* YOUR ASSIGNMENT:
Only an exact repeat of the listing, without its images, counts as the answer.

* RECORDED INFORMATION:
----

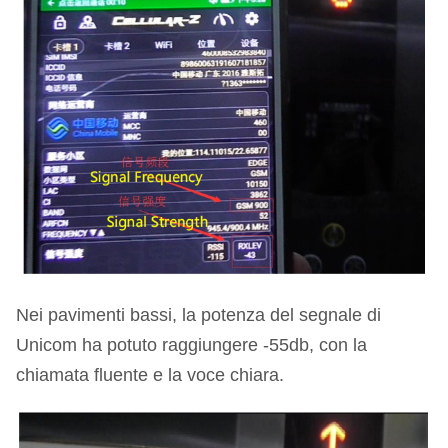
Nei pavimenti bassi, la potenza del segnale di
Unicom ha potuto raggiungere -55db, con la
chiamata fluente e la voce chiara.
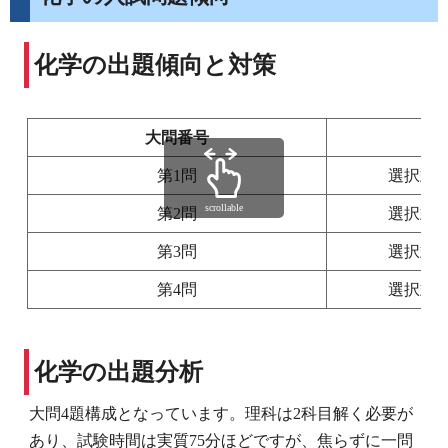
化学の出題傾向と対策
大問番号
第1問
選択式
scrollable
第2問
選択式
第3問
選択式
第4問
選択式
化学の出題分析
大問4題構成となっています。理科は2科目解く必要が
あり、試験時間は実質75分ほどですが、焦らずに一問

----

* PROBLEM SOLUTION:
Nei pavimenti bassi, la potenza del segnale di
Unicom ha potuto raggiungere -55db, con la
chiamata fluente e la voce chiara.
化学の出題傾向と対策
大問番号
第1問
選択式
scrollable
第2問
選択式
第3問
選択式
第4問
選択式
化学の出題分析
大問4題構成となっています。理科は2科目解く必要が
あり、試験時間は実質75分ほどですが、焦らずに一問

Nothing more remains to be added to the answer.